A utilização de todos os sentidos para a abordagem de conteúdos relacionados às Ciências Naturais é denominada Didática Multisensorial. Esta didática pode e deve ser utilizada desde o ensino infantil até o superior:

La enseñanza de las ciencias naturales o experimentales, desde los primeros cursos escolares hasta los niveles medios y superiores, está recibiendo un tratamiento didáctico enfocado única y exclusivamente desde una perspectiva puramente visual (SOLER, 1999 p. 17).

Para o autor, esta valorização do que se chama de “visuocentrismo” nas didáticas escolares resulta:

a) Em perda de uma grande quantidade de informação científica;

b) Na apresentação dos conhecimentos relacionados às “Ciências Naturais” aos alunos cegos, de baixa visão e normo-visuais de forma pouco estimulante, o que pode gerar dificuldades de compreensão dos conteúdos abordados;

c) Em uma percepção reduzida do lugar vivido pelo sujeito, ocasionando uma interpretação fracionada dos fenômenos naturais que ocorrem na Terra;

d) Em uma visão muito reduzida da observação científica: o estudo de um fenômeno natural ocorre por meio de todos os sentidos e não exclusivamente pela visão.

A Didática Multissensorial não significa a valorização orgânica dos sentidos, mas a valorização destes nos contextos social, emocional, histórico, e cultural em que cada indivíduo está inserido.
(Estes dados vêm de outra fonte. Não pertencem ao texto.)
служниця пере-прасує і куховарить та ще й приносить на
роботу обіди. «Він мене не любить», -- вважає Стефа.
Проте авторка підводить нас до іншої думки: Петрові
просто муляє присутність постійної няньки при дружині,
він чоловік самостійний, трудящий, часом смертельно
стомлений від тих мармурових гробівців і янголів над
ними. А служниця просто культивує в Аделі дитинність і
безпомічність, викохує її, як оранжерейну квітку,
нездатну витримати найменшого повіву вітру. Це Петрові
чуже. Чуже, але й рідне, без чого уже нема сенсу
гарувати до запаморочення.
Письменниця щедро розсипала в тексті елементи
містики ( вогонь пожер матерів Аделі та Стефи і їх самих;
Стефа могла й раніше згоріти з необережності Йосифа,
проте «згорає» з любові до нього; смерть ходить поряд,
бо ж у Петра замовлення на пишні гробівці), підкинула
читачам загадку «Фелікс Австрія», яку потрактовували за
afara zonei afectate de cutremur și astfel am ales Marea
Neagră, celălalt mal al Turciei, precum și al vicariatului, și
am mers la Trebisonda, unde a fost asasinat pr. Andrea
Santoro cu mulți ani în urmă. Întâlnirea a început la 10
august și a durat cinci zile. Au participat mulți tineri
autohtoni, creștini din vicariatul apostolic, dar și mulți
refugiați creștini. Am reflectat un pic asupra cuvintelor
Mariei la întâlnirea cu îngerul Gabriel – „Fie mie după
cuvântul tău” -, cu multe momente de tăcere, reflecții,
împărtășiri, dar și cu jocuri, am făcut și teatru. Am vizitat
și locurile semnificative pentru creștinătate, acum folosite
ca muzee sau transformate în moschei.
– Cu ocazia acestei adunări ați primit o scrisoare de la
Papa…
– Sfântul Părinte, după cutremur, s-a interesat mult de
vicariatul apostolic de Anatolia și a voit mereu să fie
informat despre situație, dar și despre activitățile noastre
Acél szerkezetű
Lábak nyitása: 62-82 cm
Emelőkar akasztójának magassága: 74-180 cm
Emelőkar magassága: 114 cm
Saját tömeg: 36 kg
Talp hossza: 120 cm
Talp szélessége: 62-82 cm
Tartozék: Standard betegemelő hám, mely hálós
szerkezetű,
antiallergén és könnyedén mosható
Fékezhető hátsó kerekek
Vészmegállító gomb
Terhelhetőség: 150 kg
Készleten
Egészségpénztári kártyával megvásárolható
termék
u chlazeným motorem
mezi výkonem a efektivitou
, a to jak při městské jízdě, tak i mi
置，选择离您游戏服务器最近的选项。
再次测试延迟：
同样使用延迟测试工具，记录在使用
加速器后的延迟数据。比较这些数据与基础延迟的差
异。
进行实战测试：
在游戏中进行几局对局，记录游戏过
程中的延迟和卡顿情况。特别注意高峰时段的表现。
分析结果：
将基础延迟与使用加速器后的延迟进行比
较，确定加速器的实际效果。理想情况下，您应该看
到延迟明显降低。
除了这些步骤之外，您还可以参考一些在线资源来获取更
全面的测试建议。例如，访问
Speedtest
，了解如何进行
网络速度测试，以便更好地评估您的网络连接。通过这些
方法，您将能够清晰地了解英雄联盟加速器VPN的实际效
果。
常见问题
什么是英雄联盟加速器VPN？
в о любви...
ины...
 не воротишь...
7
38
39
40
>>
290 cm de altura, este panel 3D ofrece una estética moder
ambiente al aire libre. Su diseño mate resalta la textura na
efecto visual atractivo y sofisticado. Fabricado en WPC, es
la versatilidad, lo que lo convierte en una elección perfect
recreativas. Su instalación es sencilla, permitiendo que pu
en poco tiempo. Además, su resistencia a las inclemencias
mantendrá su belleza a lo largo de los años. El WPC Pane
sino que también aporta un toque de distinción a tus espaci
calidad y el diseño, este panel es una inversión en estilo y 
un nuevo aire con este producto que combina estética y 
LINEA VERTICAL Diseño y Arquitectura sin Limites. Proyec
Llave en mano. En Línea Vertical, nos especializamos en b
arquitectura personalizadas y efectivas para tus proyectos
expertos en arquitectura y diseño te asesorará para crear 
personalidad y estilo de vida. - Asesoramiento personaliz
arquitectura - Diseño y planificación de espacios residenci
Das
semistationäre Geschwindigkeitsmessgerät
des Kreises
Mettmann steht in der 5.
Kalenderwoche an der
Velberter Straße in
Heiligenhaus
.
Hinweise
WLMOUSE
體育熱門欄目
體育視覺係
Também não se trata da defesa de que a ausência de um sentido pode ser compensada pelo desenvolvimento dos outros sentidos remanescentes. Por isso, deve-se alertar para a não interpretação da utilização dos sentidos como uma retomada ao período biológico ingênuo. Segundo Caiado (2006) este período é próprio do iluminismo e tem sua origem marcada num momento de grande desenvolvimento da ciência, no qual o homem é tratado como “centro do universo”, dono do tempo e da razão natural e não mais divina. No iluminismo, a educação deveria ser estendida a todos, inclusive aos considerados deficientes[7].

Com base nas idéias do filósofo John Locke (1621-1704), que concebe a mente humana como uma folha de papel em branco que gradativamente é preenchida pelos dados da experiência e permanecendo a única fonte das idéias, interpretada como síntese entre sensação e reflexão, estudiosos do desenvolvimento humano “anormal” supõem que a ausência de um órgão sensorial pode ser compensada com o aumento do funcionamento dos outros órgãos sensoriais. Entretanto, não é isso que ocorre, como se pode observar em Caiado (2006), para quem a compensação deve ser compreendida como um processo social e não orgânico. Neste sentido, compreende-se que a limitação biológica gera um conflito: por um lado o processo de humanização impulsiona o indivíduo para o convívio social, por outro lado, as limitações biológicas de mobilidade e de recepção visual dificultam os processos sociais. É necessário, portanto, que se realizem e aprofundem estudos para que haja uma política educacional e social que amenize ou elimine este conflito, considerando a importância dos sentidos na socialização das pessoas cegas.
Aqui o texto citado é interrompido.